Ignacio Padilla (CDMX, 1968-Querétaro, 2016).

Narrador. Realizó estudios de comunicación y literatura en México y Sudáfrica. Maestro en Literatura Inglesa por la Universidad de Edimburgo y doctor en Literatura Española por la Universidad de Salamanca.  

Fue editor, periodista y agregado cultural de la Embajada de México ante el Reino Unido. Director de la biblioteca José Vasconcelos en 2007. Investigador del Centro de Estudios Cervantinos, profesor de tiempo completo en la Universidad Iberoamericana y titular de la cátedra Rosario Castellanos en la Universidad Hebrea de Jerusalén.

Miembro del SNCA y becario de la John Simon Guggenheim Foundation. Colaborador de Biblioteca Mexicana, Casa del Tiempo, Ciencia y Desarrollo, El Ángel, Excélsior, Punto, Revista de la Universidad de México, Sábado y Siglo 21 (Jalisco).
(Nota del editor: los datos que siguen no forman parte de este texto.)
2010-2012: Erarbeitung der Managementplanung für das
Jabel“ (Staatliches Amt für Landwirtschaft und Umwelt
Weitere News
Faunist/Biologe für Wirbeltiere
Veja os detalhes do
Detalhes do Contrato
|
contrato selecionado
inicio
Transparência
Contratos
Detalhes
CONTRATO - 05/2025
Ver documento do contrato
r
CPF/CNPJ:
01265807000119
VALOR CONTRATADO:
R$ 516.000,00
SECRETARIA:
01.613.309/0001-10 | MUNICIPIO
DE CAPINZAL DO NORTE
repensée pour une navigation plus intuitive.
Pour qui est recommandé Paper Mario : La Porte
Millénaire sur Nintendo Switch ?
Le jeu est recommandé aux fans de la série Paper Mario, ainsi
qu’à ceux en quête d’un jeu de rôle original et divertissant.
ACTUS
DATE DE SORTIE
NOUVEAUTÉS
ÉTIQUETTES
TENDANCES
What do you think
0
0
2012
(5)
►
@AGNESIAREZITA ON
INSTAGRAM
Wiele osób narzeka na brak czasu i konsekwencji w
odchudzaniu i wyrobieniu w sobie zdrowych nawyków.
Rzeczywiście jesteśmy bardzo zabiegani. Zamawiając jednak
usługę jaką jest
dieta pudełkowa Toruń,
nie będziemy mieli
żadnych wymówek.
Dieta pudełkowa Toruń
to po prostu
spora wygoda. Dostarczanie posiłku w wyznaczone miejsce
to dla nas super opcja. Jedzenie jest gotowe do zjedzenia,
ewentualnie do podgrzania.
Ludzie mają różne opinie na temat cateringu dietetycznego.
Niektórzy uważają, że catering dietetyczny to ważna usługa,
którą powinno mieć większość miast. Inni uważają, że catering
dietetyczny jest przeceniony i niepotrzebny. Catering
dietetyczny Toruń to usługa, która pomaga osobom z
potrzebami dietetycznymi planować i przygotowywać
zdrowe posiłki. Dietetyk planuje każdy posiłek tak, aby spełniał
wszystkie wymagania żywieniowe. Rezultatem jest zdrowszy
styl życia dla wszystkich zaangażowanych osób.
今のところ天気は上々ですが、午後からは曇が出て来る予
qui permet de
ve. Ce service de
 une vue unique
Becario del INBA en novela, 1989, y del FONCA, 1991. En 2011 fue elegido como académico de la Lengua correspondiente en Querétaro y el 14 de abril de 2016 ingresó como miembro de número. Premio Nacional de las Juventudes Alfonso Reyes 1989 por Subterráneos. Premio Kalpa de Ciencia Ficción 1994 por El año de los gatos amurallados. Premio Juan de la Cabada 1994 por Las tormentas del mar embotellado. Premio Nacional Juan Rulfo para Primera Novela 1994 por La catedral de los ahogados. Premio Nacional de Ensayo Literario Malcolm Lowry 1994 por El dorado esquivo: espejismo mexicano de Paul Bowles. Premio Gilberto Owen 1999 por Las antípodas. Premio Nacional de Ensayo José Revueltas 1999 por Los funerales del alcaraván: historia apócrifa del realismo mágico. Premio Primavera de Novela 2000 por Amphitryon, otorgado por la editorial Espasa-Calpe. Premio Mazatlán de Literatura 2007 por La gruta del toscano. Premio Nacional de Dramaturgia 2008 por La teología de los fractales. Premio Nacional Luis Cardoza y Aragón para Crítica de Artes Plásticas 2008 por Estigmas de la amnesia. Premio Nacional de Obra de Teatro para Niños 2008 por La maquinota. Premio Juan Rulfo de Cuento de Radio Francia Internacional 2008 (junto con Jorge Dávila Miguel por La mensajera), por Los anacrónicos. Premio Málaga de Ensayo 2008 por La vida íntima de los encendedores: animismo en la sociedad moderna. Premio Nacional de Ensayo Estación Palabra Gabriel García Márquez 2009 por Darío en Tiberíades.